Evli çiftlerin yaklaşık olarak %15'i kısırlık sorunu ile karşı karşıyadır. Burada öncelikle kısırlığın cinsel bir eksiklik sonucu olmadığını belirtmek gerekir. Yani, kısırlık sebebi ister kadında, ister erkekte olsun, bu, onların cinsel açıdan da eksik olduğunun ifadesi değildir. Ancak bazen nadiren "impotans" (ereksiyon olmayışı) gibi erkekten kaynaklanan veya (cinsel temas sırasında kadının ağrı hissetmesi) "disparoni" gibi kadından kaynaklanan cinsel ilişkiyi engelleyici veya cinsel temas sayısını önemli ölçüde azaltıcı faktörler kısırlığın tek nedeni olabilir.
Kısır çiftlerde bazen kısırlığın yol açtığı ve zamanla gelişen cinsel sorunlar da olabilmektedir. Genellikle kısır bir kadın veya erkek, karşı tarafı hasta, hatalı, eksik, sakat olarak hissedebilir ve kısırlığın da böyle bir etkenden kaynaklandığını düşünür. Bu durum zamanla eşinin gözünde karşı tarafın çekiciliğini yitirmesine yol açar. Doğal olarak böyle gelişen olaylar, zamanla cinsel sorunların ortaya çıkmasına neden olabilir.
500 kısır kadın ve erkekte yapılan bir araştırmada cinsel sorunların nedeni aranmış ve ortaya çıkan başlıca nedenler önem sırasına göre şöyle sıralanmıştır:
1) Disparoni (cinsel ilişkinin ağrılı olması),
2) Progesteron gibi genellikle tedavi amacıyla kullanılan ilaçların cinsel isteği azalttığına inanmak,
3) Erkeklerde varikosel sorunu,
4) Çocuk sahibi olabilmek için doktorun önerisine göre programlı bir cinsel yaşamın olması,
5) Cinsel aktivitenin amacı, çocuk sahibi olabilmeye yönelmiştir.
6) Cinsel isteğin eşler tarafından gerçek cinsellik için değil de çocuk yapmak için oluştuğu kabullenilmektedir,
7) Doktor tarifine göre yapılan cinsel ilişki,
8) Cinsel olarak isteksizlik,
9) Kısırlığın yol açtığı depresyon,
10) Suçluluk duygusu
Ancak bu aynı araştırmanın sonuçlarına göre, cinsel sorunların sıklığı açısından kısır çiftler ve çocuk sahibi olmuş çiftler arasında anlamlı bir farklılık bulunamamıştır. Yani kısır çiftlerde cinsel sorunların daha fazla olmadığı ortaya konulmuştur. Bununla birlikte kısır çiftlerde cinsel sorunların daha sık görüldüğünü vurgulayan araştırmalar çoğunluktadır.

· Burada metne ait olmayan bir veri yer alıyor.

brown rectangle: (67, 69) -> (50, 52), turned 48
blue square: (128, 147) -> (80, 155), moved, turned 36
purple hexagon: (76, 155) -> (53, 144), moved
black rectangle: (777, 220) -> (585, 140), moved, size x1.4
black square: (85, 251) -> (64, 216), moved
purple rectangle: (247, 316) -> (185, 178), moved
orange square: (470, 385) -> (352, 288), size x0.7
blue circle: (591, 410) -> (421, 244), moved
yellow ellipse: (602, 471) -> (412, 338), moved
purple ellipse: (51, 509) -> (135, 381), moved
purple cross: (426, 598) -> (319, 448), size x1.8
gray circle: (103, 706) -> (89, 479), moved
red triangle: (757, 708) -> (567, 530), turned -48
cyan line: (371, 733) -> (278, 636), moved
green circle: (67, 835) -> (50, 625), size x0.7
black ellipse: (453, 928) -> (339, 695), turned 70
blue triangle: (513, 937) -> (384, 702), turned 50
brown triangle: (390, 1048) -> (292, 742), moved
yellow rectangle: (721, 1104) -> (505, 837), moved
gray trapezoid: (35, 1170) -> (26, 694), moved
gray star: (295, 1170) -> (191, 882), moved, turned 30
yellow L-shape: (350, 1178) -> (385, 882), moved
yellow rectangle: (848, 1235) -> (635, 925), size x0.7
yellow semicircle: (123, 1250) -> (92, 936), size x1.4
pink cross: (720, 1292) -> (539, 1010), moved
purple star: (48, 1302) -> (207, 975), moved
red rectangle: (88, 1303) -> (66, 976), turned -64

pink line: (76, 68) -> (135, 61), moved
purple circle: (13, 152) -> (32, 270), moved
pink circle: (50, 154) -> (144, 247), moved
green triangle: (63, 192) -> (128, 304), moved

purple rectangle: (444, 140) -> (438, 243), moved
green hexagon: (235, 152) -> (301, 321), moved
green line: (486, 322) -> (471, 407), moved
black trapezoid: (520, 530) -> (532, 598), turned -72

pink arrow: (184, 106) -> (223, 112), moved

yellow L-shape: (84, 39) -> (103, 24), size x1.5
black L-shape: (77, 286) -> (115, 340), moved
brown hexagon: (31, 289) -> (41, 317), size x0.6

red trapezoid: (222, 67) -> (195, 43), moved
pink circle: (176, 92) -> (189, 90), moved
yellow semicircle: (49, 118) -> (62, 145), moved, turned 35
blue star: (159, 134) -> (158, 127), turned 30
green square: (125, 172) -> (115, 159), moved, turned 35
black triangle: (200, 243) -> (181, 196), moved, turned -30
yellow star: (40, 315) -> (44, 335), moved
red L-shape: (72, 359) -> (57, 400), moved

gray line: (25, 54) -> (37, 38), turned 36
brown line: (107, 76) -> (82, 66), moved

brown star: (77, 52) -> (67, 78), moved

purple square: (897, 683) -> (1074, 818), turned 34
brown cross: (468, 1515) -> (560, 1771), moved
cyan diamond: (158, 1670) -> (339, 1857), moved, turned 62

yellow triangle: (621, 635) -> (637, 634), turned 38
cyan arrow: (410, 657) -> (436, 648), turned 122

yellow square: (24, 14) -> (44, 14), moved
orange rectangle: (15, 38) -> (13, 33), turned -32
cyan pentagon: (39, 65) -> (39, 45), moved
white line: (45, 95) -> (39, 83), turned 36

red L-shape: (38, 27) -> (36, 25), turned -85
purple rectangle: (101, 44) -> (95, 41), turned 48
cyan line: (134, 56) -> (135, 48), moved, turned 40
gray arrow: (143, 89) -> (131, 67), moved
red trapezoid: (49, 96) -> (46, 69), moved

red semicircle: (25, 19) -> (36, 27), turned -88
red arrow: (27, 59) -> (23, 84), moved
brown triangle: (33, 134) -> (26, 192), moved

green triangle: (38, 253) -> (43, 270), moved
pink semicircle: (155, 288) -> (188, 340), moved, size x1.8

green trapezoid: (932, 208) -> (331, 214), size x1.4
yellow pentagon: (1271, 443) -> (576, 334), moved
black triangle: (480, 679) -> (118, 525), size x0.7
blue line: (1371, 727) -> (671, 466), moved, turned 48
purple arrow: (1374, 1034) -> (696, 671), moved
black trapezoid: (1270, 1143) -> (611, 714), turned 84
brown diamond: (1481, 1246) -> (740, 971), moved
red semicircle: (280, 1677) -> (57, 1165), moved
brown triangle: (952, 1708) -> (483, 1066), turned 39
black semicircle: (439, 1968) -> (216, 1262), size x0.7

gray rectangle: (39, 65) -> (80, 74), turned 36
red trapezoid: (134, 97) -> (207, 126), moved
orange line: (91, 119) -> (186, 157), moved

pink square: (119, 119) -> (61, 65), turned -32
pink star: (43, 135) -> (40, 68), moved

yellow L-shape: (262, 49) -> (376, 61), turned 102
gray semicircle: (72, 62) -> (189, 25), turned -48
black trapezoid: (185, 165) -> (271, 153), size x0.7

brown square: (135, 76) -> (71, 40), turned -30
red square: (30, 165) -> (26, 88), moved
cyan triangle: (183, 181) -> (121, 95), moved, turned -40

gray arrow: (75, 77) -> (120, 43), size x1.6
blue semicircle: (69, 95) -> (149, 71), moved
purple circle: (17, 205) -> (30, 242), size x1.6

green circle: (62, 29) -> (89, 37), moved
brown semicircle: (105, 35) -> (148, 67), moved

Kadının orgasm olması ile çocuk sahibi olabilmesi arasındaki ilişki de üzerinde durulan önemli konulardan birini oluşturmaktadır. Yapılan araştırmalar, kadının çocuk sahibi olabilmesi için, orgasm olmasının gerekli olmadığını ortaya koymuştur, ancak sadece ihtimali artırabileceği varsayılmaktadır.